Recipe for 2 people. Prep time 25-30 mins.
- 1 large handful of cashew nuts
- 100g couscous
- 10g parsley
- 1 spring onion
- 250g British beef mince
- 80g natural yoghurt
- 30g diced dried apricots
- 1 beef stock cube
- 1 tbsp harissa paste
- Preheat the oven to 220°C/ 200°C (fan)/ 425°F/ Gas 7. Add the cashew nuts to a small baking tray or oven-proof dish. Put them in the oven for approx. 8-10 min or until they have darkened slightly in colour then transfer to a plate and keep the tray (you’ll use it later).
- Meanwhile, trim then chop the spring onion finely. Chop the parsley finely, including the stalks, keeping the stalks and leaves separate. Boil a kettle.
- Combine the beef mince, chopped spring onion, diced apricots, parsley stalks, crushed beef stock cube and a generous pinch of pepper. Mix thoroughly with clean hands, then divide the mixture into 6 and shape into meatballs. Add the meatballs to your reserved baking tray (use foil to avoid a mess!) and put them in the oven for approx 15 min or until cooked through.
- Meanwhile, dissolve the harissa paste in 200ml boiled water in a large bowl.
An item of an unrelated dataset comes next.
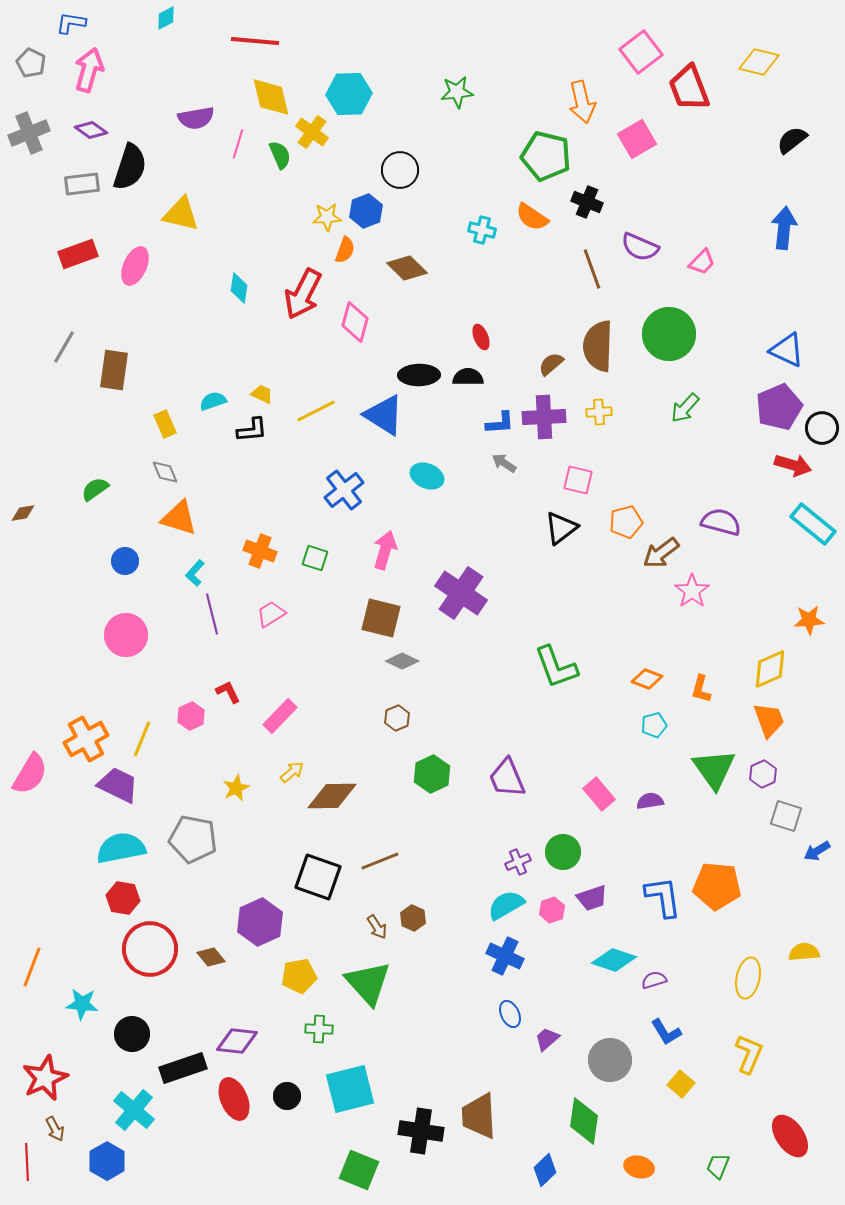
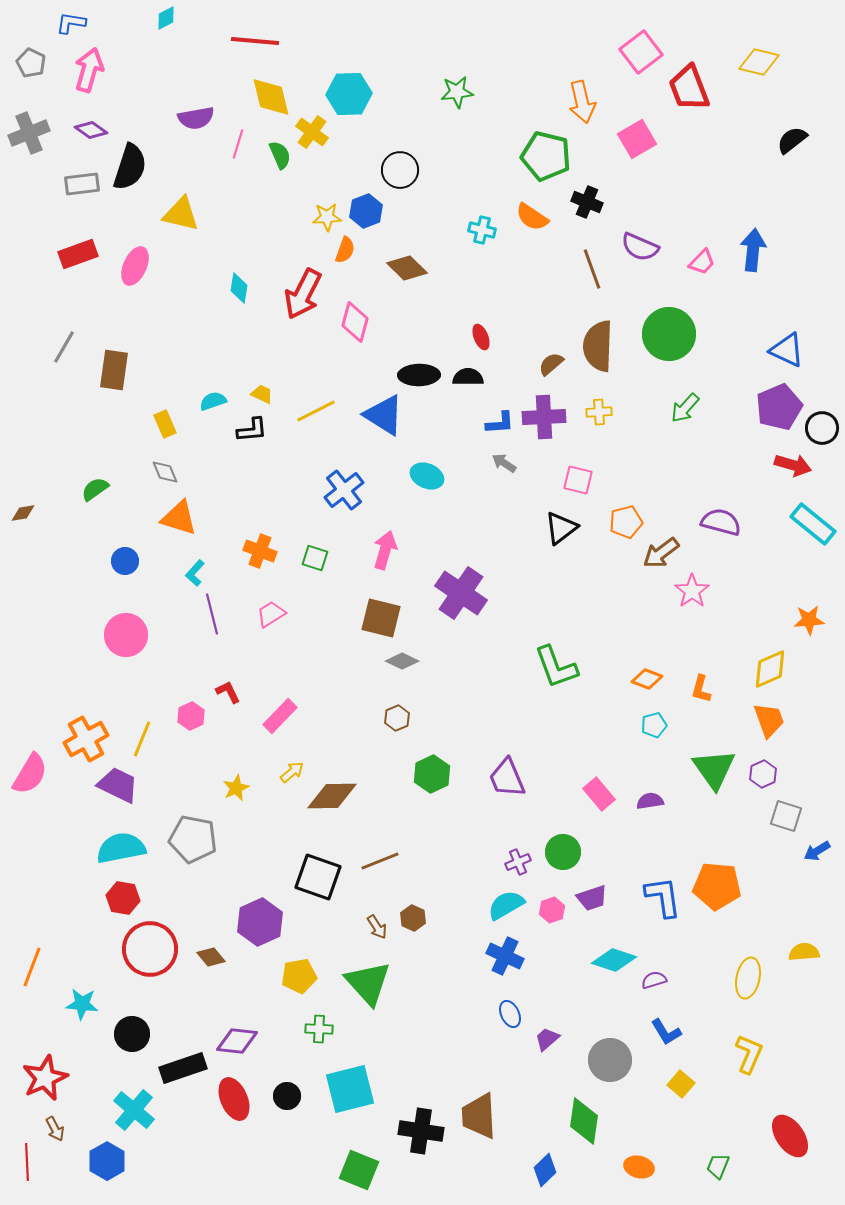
blue arrow at (784, 228): moved 31 px left, 22 px down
Add the couscous, cover and set aside.
- Chop the roasted cashew nuts coarsely. Mix the natural yoghurt with a drizzle of olive oil and a pinch of salt and pepper.
- Fluff the couscous with a fork, season with salt and pepper and mix most of the chopped parsley leaves through (save a few pinches for garnish!)
- Once cooked, serve the meatballs over the couscous with the yoghurt dotted over. Garnish with the chopped cashew nuts. Enjoy!